World Health Day is a perfect time to reflect on how climate change affects human health. The effects of this warmer world have been seen in an increasing number of asthma cases, with the oldest and youngest generations being at risk for developing these diseases. Mainly because they’re not able to adapt as quickly when faced with new challenges like pollution or weather patterns that drive changes from year-to-date conditions into future years’ ends.
A few tips can help you manage your condition while also taking steps towards a healthier tomorrow!
It is estimated that at least 2 million Australians have asthma. Up to 16% of children are estimated to have asthma in Australia. The majority of people with asthma do not have an action plan and many do not carry their reliever medication with them. People with asthma have very sensitive airways. An asthma attack is caused by spasms or narrowing of the bronchioles (air passages) in the lungs. During an episode, air passages become narrowed by muscle spasms, swelling of mucous membranes, and increased mucous production.
Although the exact cause of asthma is still unknown, exposure to certain toxins, such as smoking during pregnancy is linked with the condition.
Main Factors that can Cause Airways to Narrow
- The layer of muscle surrounding each bronchiole constricts or tightens, causing the air passage to become narrower
- The lining of each passage, being very sensitive, becomes inflamed and swollen
- More than usual amounts of mucus are produced in each bronchiole that contributing to the narrowing of the airways
The above may cause coughing (varied), wheezy breathing (not always), tiredness, difficulty speaking, chest tightness, and shortness of breath or rapid breathing. The casualty may also become very distressed because of difficulty in breathing.
Every person’s asthma is different and not all people will have the same triggers.
Triggers can include:
- Viral respiratory infections
- Exposure to known allergens, eg: dust mites, pollens, animal dander, moulds
- Exposure to chemicals or other occupational sensitisers
- Exposure to irritants, eg: cigarette smoke, bush fires, perfume
- Drugs, eg: aspirin, ibuprofen, and beta-blockers
- Foods, eg: nuts, seafood
- Food additives – sulphite preservatives, colourings, metabisulphite, monosodium glutamate (msg)

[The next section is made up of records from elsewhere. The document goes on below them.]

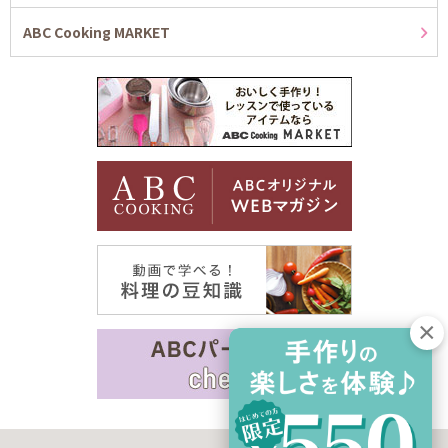
ABC Cooking MARKET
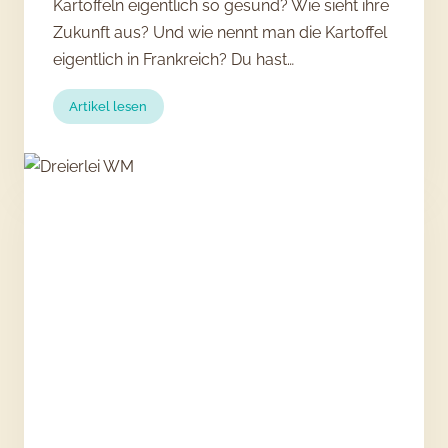
Kartoffeln eigentlich so gesund? Wie sieht ihre
Zukunft aus? Und wie nennt man die Kartoffel
eigentlich in Frankreich? Du hast…
:
Artikel lesen
Wissen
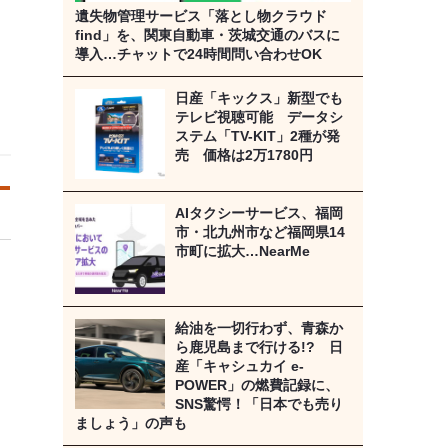
遺失物管理サービス「落とし物クラウド
find」を、関東自動車・茨城交通のバスに
導入…チャットで24時間問い合わせOK
日産「キックス」新型でも
テレビ視聴可能 データシ
ステム「TV-KIT」2種が発
売 価格は2万1780円
AIタクシーサービス、福岡
市・北九州市など福岡県14
市町に拡大…NearMe
給油を一切行わず、青森か
ら鹿児島まで行ける!? 日
産「キャシュカイ e-
POWER」の燃費記録に、
SNS驚愕！「日本でも売り
ましょう」の声も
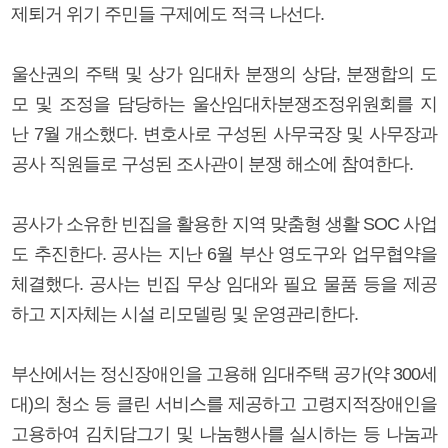
제퇴거 위기 주민들 구제에도 적극 나선다.
울산권의 주택 및 상가 임대차 분쟁의 상담, 분쟁합의 도
모 및 조정을 담당하는 울산임대차분쟁조정위원회를 지
난 7월 개소했다. 변호사로 구성된 사무국장 및 사무장과
공사 직원들로 구성된 조사관이 분쟁 해소에 참여한다.
공사가 소유한 빈집을 활용한 지역 맞춤형 생활 SOC 사업
도 추진한다. 공사는 지난 6월 부산 영도구와 업무협약을
체결했다. 공사는 빈집 무상 임대와 필요 물품 등을 제공
하고 지자체는 시설 리모델링 및 운영관리한다.
부산에서는 정신장애인을 고용해 임대주택 공가(약 300세
대)의 청소 등 클린 서비스를 제공하고 고령지적장애인을
고용하여 김치담그기 및 나눔행사를 실시하는 등 나눔과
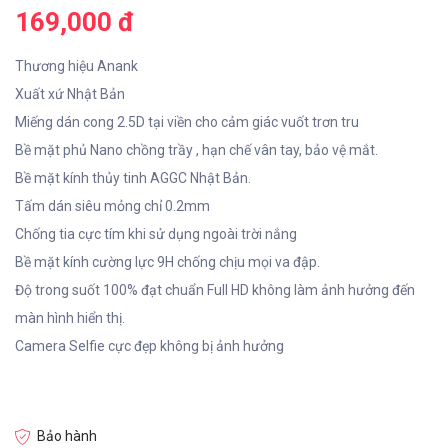
169,000 đ
Thương hiệu Anank
Xuất xứ Nhật Bản
Miếng dán cong 2.5D tại viền cho cảm giác vuốt trơn tru
Bề mặt phủ Nano chồng trầy , hạn chế vân tay, bảo vệ mắt.
Bề mặt kính thủy tinh AGGC Nhật Bản.
Tấm dán siêu mỏng chỉ 0.2mm
Chống tia cực tím khi sử dụng ngoài trời nắng
Bề mặt kính cường lực 9H chống chịu mọi va đập.
Độ trong suốt 100% đạt chuẩn Full HD không làm ảnh hưởng đến
màn hình hiển thị.
Camera Selfie cực đẹp không bị ảnh hưởng
Bảo hành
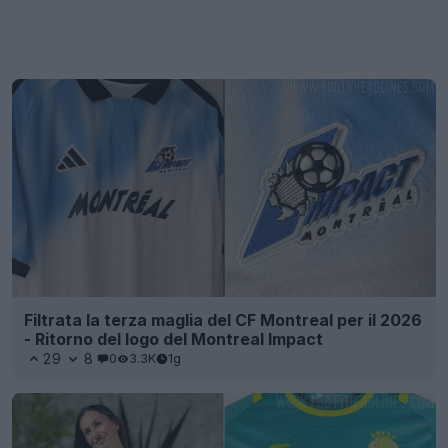
Filtrata la terza maglia del CF Montreal per il 2026
- Ritorno del logo del Montreal Impact
29
8
0
3.3K
1g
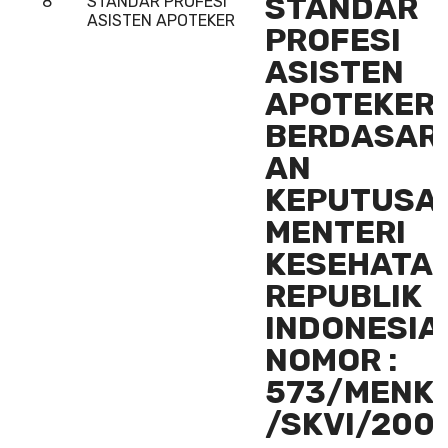
STANDAR
8
STANDAR PROFESI
ASISTEN APOTEKER
PROFESI
ASISTEN
APOTEKER
BERDASAR
AN
KEPUTUSA
MENTERI
KESEHATA
REPUBLIK
INDONESIA
NOMOR :
573/MENK
/SKVI/200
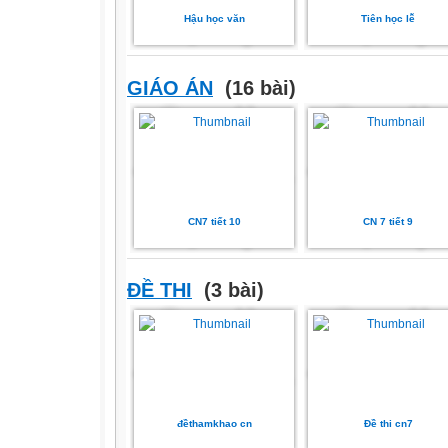
Hậu học văn
Tiên học lễ
GIÁO ÁN
(16 bài)
CN7 tiết 10
CN 7 tiết 9
ĐỀ THI
(3 bài)
đềthamkhao cn
Đề thi cn7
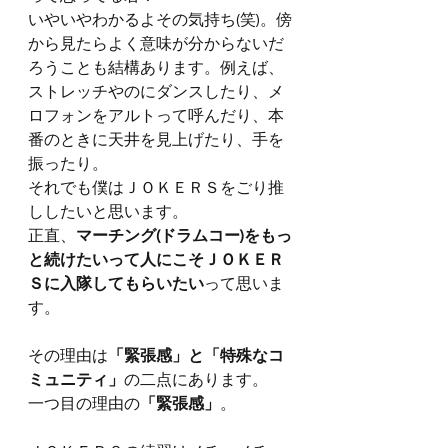
いやいやわかるよその気持ち(笑)。傍
から見たらよく意味が分からないだ
ろうことも結構あります。例えば、
ストレッチやのにダンスしたり、メ
ロフォンをアルトって呼んだり、本
番のときに天井を見上げたり、手を
振ったり。
それでも僕はＪＯＫＥＲＳをごり推
ししたいと思います。
正直、
マーチング(ドラムコー)をもっ
と続けたいって人にこそＪＯＫＥＲ
Ｓに入隊してもらいたい
って思いま
す。
その理由は
「緊張感」と「特殊なコ
ミュニティ」
の二点にあります。
一つ目の理由の
「緊張感」
。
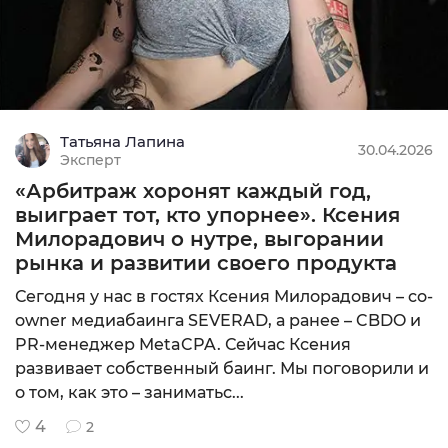
Татьяна Лапина
30.04.2026
Эксперт
«Арбитраж хоронят каждый год,
выиграет тот, кто упорнее». Ксения
Милорадович о нутре, выгорании
рынка и развитии своего продукта
Сегодня у нас в гостях Ксения Милорадович – co-
owner медиабаинга SEVERAD, а ранее – CBDO и
PR-менеджер MetaCPA. Сейчас Ксения
развивает собственный баинг. Мы поговорили и
о том, как это – заниматьс...
4
2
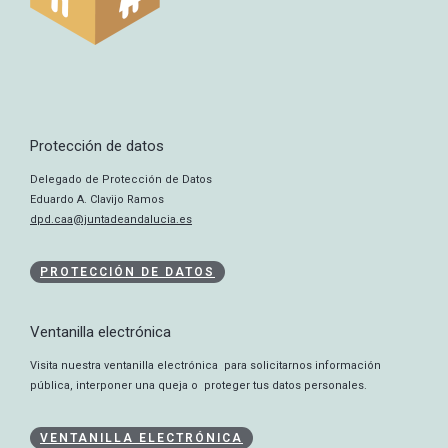
Protección de datos
Delegado de Protección de Datos
Eduardo A. Clavijo Ramos
dpd.caa@juntadeandalucia.es
PROTECCIÓN DE DATOS
Ventanilla electrónica
Visita nuestra ventanilla electrónica para solicitarnos información
pública, interponer una queja o proteger tus datos personales.
VENTANILLA ELECTRÓNICA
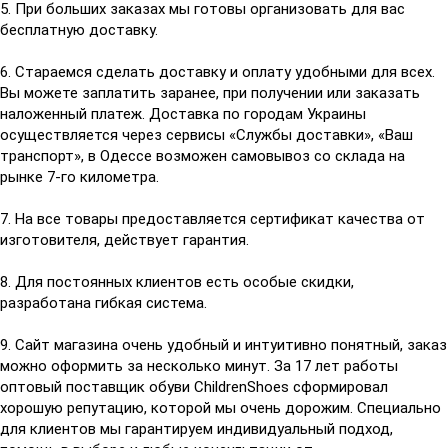
5. При больших заказах мы готовы организовать для вас
бесплатную доставку.
6. Стараемся сделать доставку и оплату удобными для всех.
Вы можете заплатить заранее, при получении или заказать
наложенный платеж. Доставка по городам Украины
осуществляется через сервисы «Службы доставки», «Ваш
транспорт», в Одессе возможен самовывоз со склада на
рынке 7-го километра.
7. На все товары предоставляется сертификат качества от
изготовителя, действует гарантия.
8. Для постоянных клиентов есть особые скидки,
разработана гибкая система.
9. Сайт магазина очень удобный и интуитивно понятный, заказ
можно оформить за несколько минут. За 17 лет работы
оптовый поставщик обуви ChildrenShoes сформировал
хорошую репутацию, которой мы очень дорожим. Специально
для клиентов мы гарантируем индивидуальный подход,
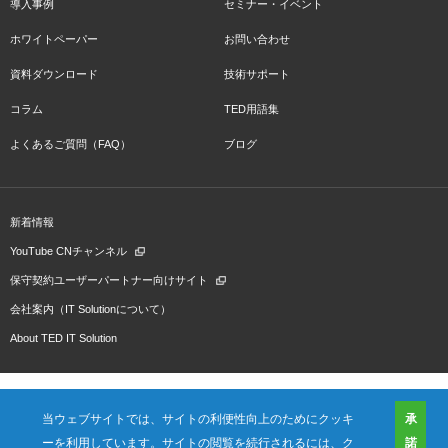
導入事例
セミナー・イベント
ホワイトペーパー
お問い合わせ
資料ダウンロード
技術サポート
コラム
TED用語集
よくあるご質問（FAQ）
ブログ
新着情報
YouTube CNチャンネル
保守契約ユーザーパートナー向けサイト
会社案内（IT Solutionについて）
About TED IT Solution
当ウェブサイトでは、サイトの利便性向上のためにクッキ
承
ーを利用しています。サイトの閲覧を続行されるには、ク
諾
会社概要
ご利用規約
プライバシーポリシー
プレスリリース（プロダクト)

- Changes in the weather, exposure to cool air
How to Assess Asthma Attacks
Mild Asthma attack:
- Soft wheeze
- Minor difficulty breathing
- No difficulty speaking in a sentence
Moderate Asthma Attack:
- Persistent cough
- Loud wheeze
- Tightness in the chest
- Obvious difficulty breathing
- Able to speak in short sentences only
Severe Asthma Attack:
- Very distressed and anxious
- Gasping for breath
- Unable to speak more than a few words in one breath
- Pale and sweaty
- May have blue lips
- Little or no improvement from reliever medication
- Feeling anxious and distressed
Asthma Medication (Bronchodilators)
- Used to relieve symptoms: relaxes tight muscles around the airways
- Common names: Airomir, Asmol, Bricanyl, Epaq, Ventolin, Atrovent
- They mainly come in two forms of delivery devices:
- Puffer colour: Blue – Grey (refer to image)
- Inhaler – Turbuhaler device – white blue – Bricanyl
Treatment: Using a Puffer (4 x 4 x 4):
1. Sit the person upright, reassure them, and attempt to keep them calm
2. Do not leave the person alone
3. Without delay shake a blue reliever puffer and give 4 separate puffs through a spacer (if available). Use 1 puff at a time and ask the person to take 4 breaths from the spacer after each puff
4. Wait 4 minutes.
5. If there is no improvement repeat step 3
6. If there is still no improvement after another 4 minutes, or you are concerned at any time, call an ambulance immediately (Dial 000), and repeat steps 3 and 4 until an ambulance arrives or the casualty is breathing normally
We hope you will join us in celebrating World Health Day and pledge to work together for a #HealthierTomorrow. Remember that climate change is a threat to human health, driving diseases like asthma.